治験時に製薬企業が医療機関に供給する検査キットが余り、大量に廃棄されることが課題になっている。資源の無駄だけでなく、医療機関側で検査キットの管理や期限切れの把握、廃棄を行うために余計な労力と費用が生じることも問題だ。業界全体で課題解決への意識を高めつつ、製薬企業が医療機関へ過剰な検査キットを送らない「入口管理」を強化するなど、具体策を議論し、実行に移す必要がある。
医薬品医療機器総合機構(PMDA)が5月に公表した2025年度「治験エコシステム導入推進事業活動報告書」では、過去3年以内に検査キットの自動発注で不要な資材が搬入された経験を持つ医療機関は、回答76施設の66%に当たる50施設に上った。
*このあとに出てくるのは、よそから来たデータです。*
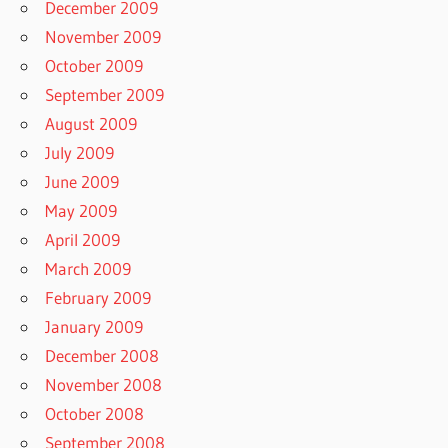
December 2009
November 2009
October 2009
September 2009
August 2009
July 2009
June 2009
May 2009
April 2009
March 2009
February 2009
January 2009
December 2008
November 2008
October 2008
September 2008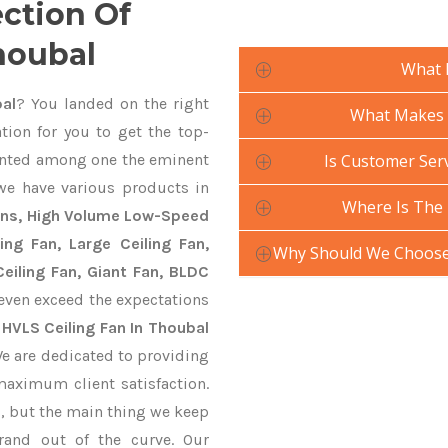
ection Of
houbal
What 
al
? You landed on the right
What Makes Y
tion for you to get the top-
nted among one the eminent
Is Customer Serv
 we have various products in
Where Is The 
Fans, High Volume Low-Speed
ling Fan, Large Ceiling Fan,
Why Should We Choose 
eiling Fan, Giant Fan, BLDC
even exceed the expectations
y
HVLS Ceiling Fan In Thoubal
We are dedicated to providing
maximum client satisfaction.
, but the main thing we keep
rand out of the curve. Our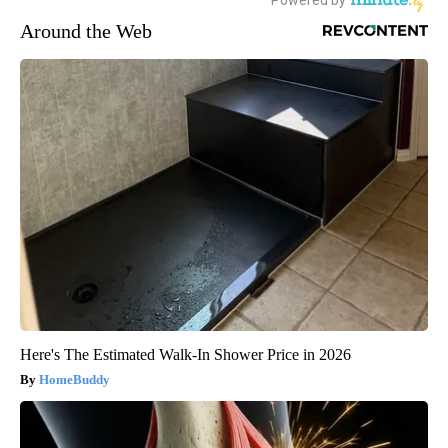
Around the Web
Here's The Estimated Walk-In Shower Price in 2026
HomeBuddy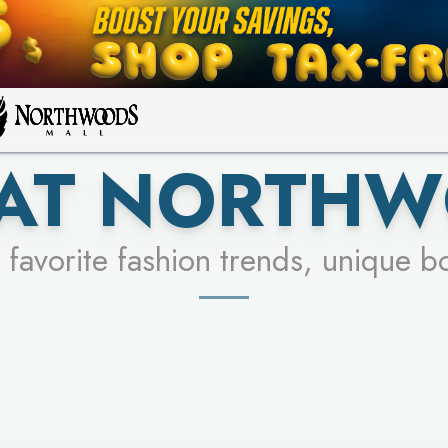
FOR A CHANCE TO WIN!
LEARN MORE
SEE STORES
LEARN MORE
 AT NORTHW
 favorite fashion trends, unique b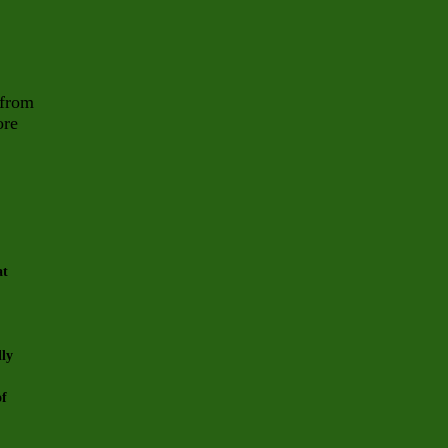
 from
ore
at
lly
of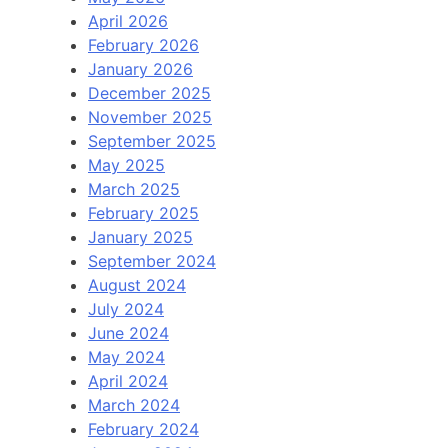
April 2026
February 2026
January 2026
December 2025
November 2025
September 2025
May 2025
March 2025
February 2025
January 2025
September 2024
August 2024
July 2024
June 2024
May 2024
April 2024
March 2024
February 2024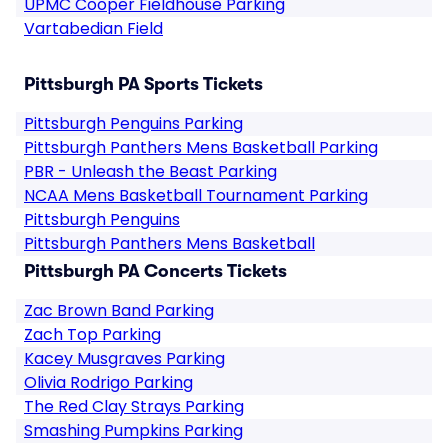
UPMC Cooper Fieldhouse Parking
Vartabedian Field
Pittsburgh PA Sports Tickets
Pittsburgh Penguins Parking
Pittsburgh Panthers Mens Basketball Parking
PBR - Unleash the Beast Parking
NCAA Mens Basketball Tournament Parking
Pittsburgh Penguins
Pittsburgh Panthers Mens Basketball
Pittsburgh PA Concerts Tickets
Zac Brown Band Parking
Zach Top Parking
Kacey Musgraves Parking
Olivia Rodrigo Parking
The Red Clay Strays Parking
Smashing Pumpkins Parking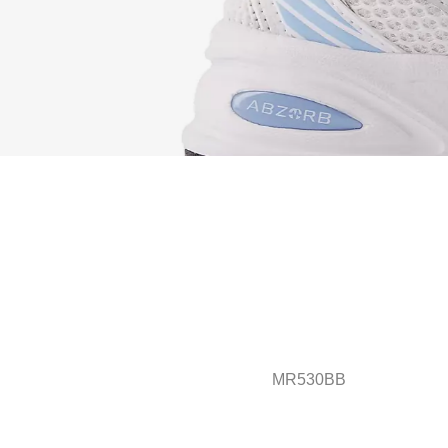
MR530BB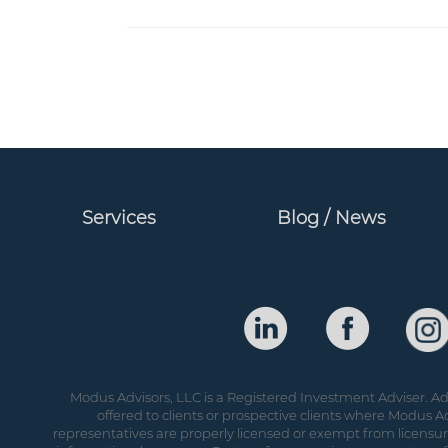
Services
Blog / News
Modus Advisors, LLC is a Registered Investment Adviser. Adv
offered to clients or prospective clients where Modus Ad
representatives are properly licensed or exempt from licensure.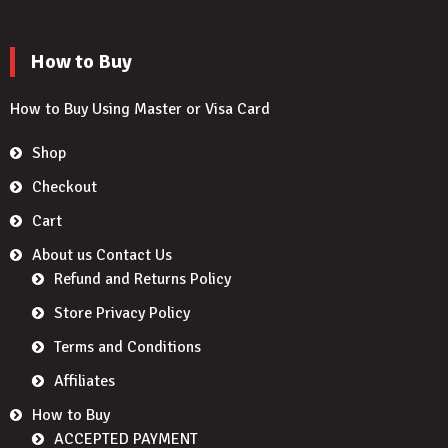
How to Buy
How to Buy Using Master or Visa Card
Shop
Checkout
Cart
About us Contact Us
Refund and Returns Policy
Store Privacy Policy
Terms and Conditions
Affiliates
How to Buy
ACCEPTED PAYMENT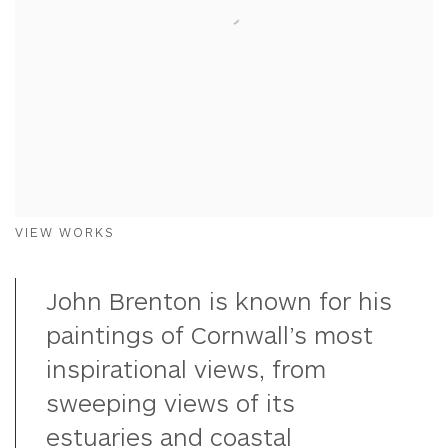
VIEW WORKS
John Brenton is known for his
paintings of Cornwall’s most
inspirational views, from
sweeping views of its
estuaries and coastal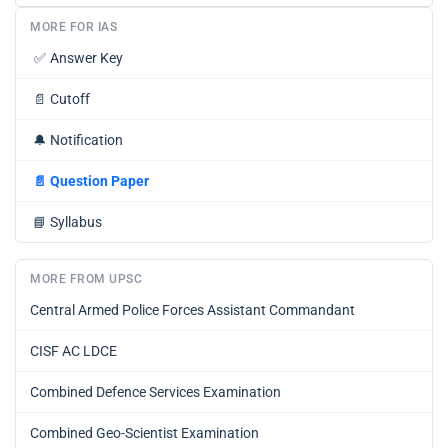
MORE FOR IAS
✅
Answer Key
📄
Cutoff
🔔
Notification
📄
Question Paper
📘
Syllabus
MORE FROM UPSC
Central Armed Police Forces Assistant Commandant
CISF AC LDCE
Combined Defence Services Examination
Combined Geo-Scientist Examination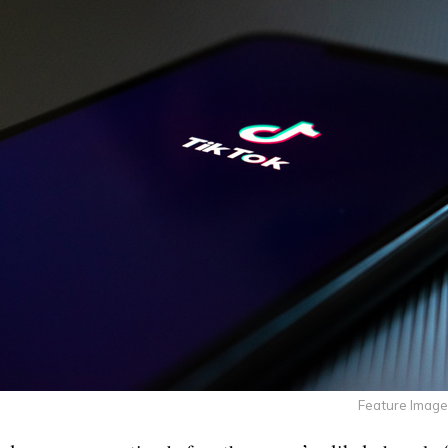
Feature Image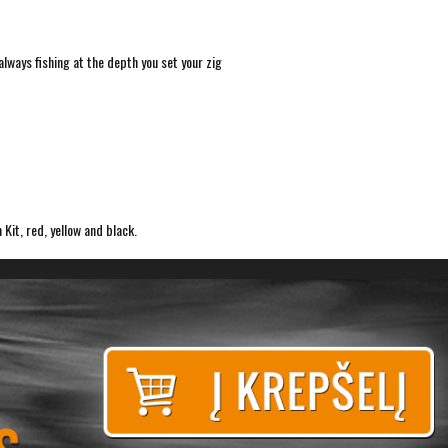
lways fishing at the depth you set your zig
 Kit, red, yellow and black.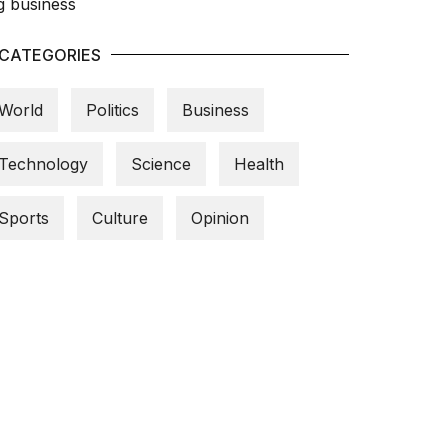
CATEGORIES
World
Politics
Business
Technology
Science
Health
Sports
Culture
Opinion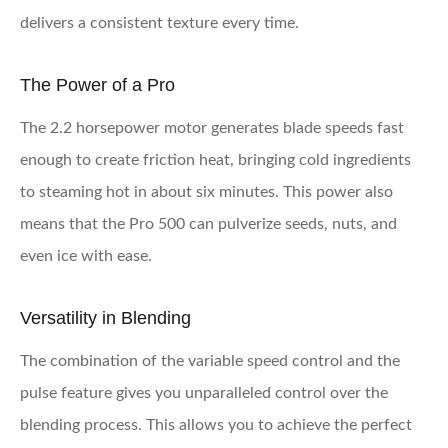
delivers a consistent texture every time.
The Power of a Pro
The 2.2 horsepower motor generates blade speeds fast
enough to create friction heat, bringing cold ingredients
to steaming hot in about six minutes. This power also
means that the Pro 500 can pulverize seeds, nuts, and
even ice with ease.
Versatility in Blending
The combination of the variable speed control and the
pulse feature gives you unparalleled control over the
blending process. This allows you to achieve the perfect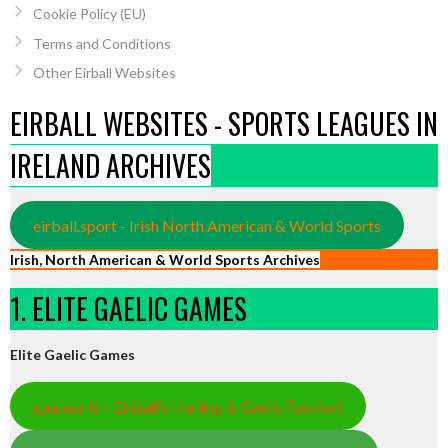
Cookie Policy (EU)
Terms and Conditions
Other Eirball Websites
EIRBALL WEBSITES - SPORTS LEAGUES IN
IRELAND ARCHIVES
eirball.sport - Irish North American & World Sports
Irish, North American & World Sports Archives
1. ELITE GAELIC GAMES
Elite Gaelic Games
gaa.world - Eirball’s Hurling & Gaelic Football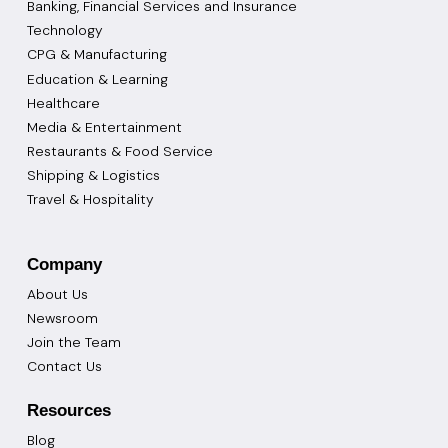
Banking, Financial Services and Insurance
Technology
CPG & Manufacturing
Education & Learning
Healthcare
Media & Entertainment
Restaurants & Food Service
Shipping & Logistics
Travel & Hospitality
Company
About Us
Newsroom
Join the Team
Contact Us
Resources
Blog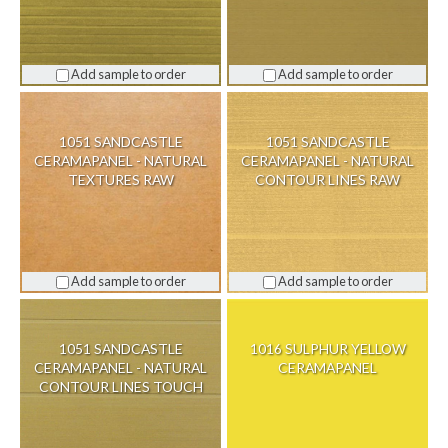
Add sample to order
Add sample to order
1051 SANDCASTLE
1051 SANDCASTLE
CERAMAPANEL - NATURAL
CERAMAPANEL - NATURAL
TEXTURES RAW
CONTOUR LINES RAW
Add sample to order
Add sample to order
1051 SANDCASTLE
1016 SULPHUR YELLOW
CERAMAPANEL - NATURAL
CERAMAPANEL
CONTOUR LINES TOUCH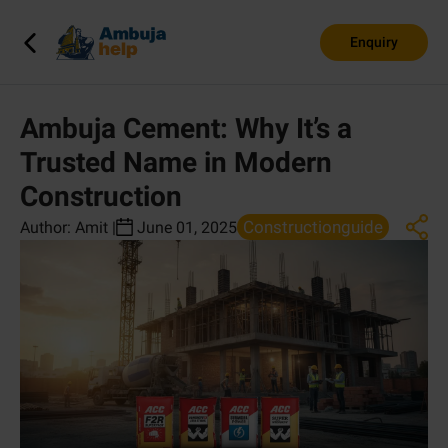
Enquiry
Ambuja Cement: Why It’s a
Trusted Name in Modern
Construction
Constructionguide
Author:
Amit
|
June 01, 2025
回答した医療機関からは「自動発注により、使用予定がない検査キットが搬入される」「治験が中止・終了した後も、自動発注が止まらずにキットが搬入される」「外注検査キットの搬入はCRAのコントロール下ではなく、ベンダー主導で一方的に行われる」などの声があった。
先日、京都市で開かれた「CRCと臨床試験のあり方を考える会議」でも、この問題への対応が論点になった。多数の治験を受け入れている国立がん研究センター中央病院の臨床研究コーディネーターは、月間約300kgの検査キットを廃棄している現状は「この数年間変わっていない」と訴えた。
製薬企業にとって、検査キットの不足で治験の円滑な実施に影響が生じることは最も避けたい事態だ。治験全体の費用に占める検査キットの費用は微々たるもので、コスト意識は働きにくく、多めに供給する判断に傾いてしまうのだろう。しかし、そのことが過剰供給を放置して良い理由にはならない。
過剰供給は、世界同時開発の治験で起こりやすいようだ。PMDAの報告書でも「過剰搬入は、グローバルベンダーによる世界共通の供給体制や不足リスク回避を重視した運用に起因するものであり、本事業のみでの解決は困難」と記された。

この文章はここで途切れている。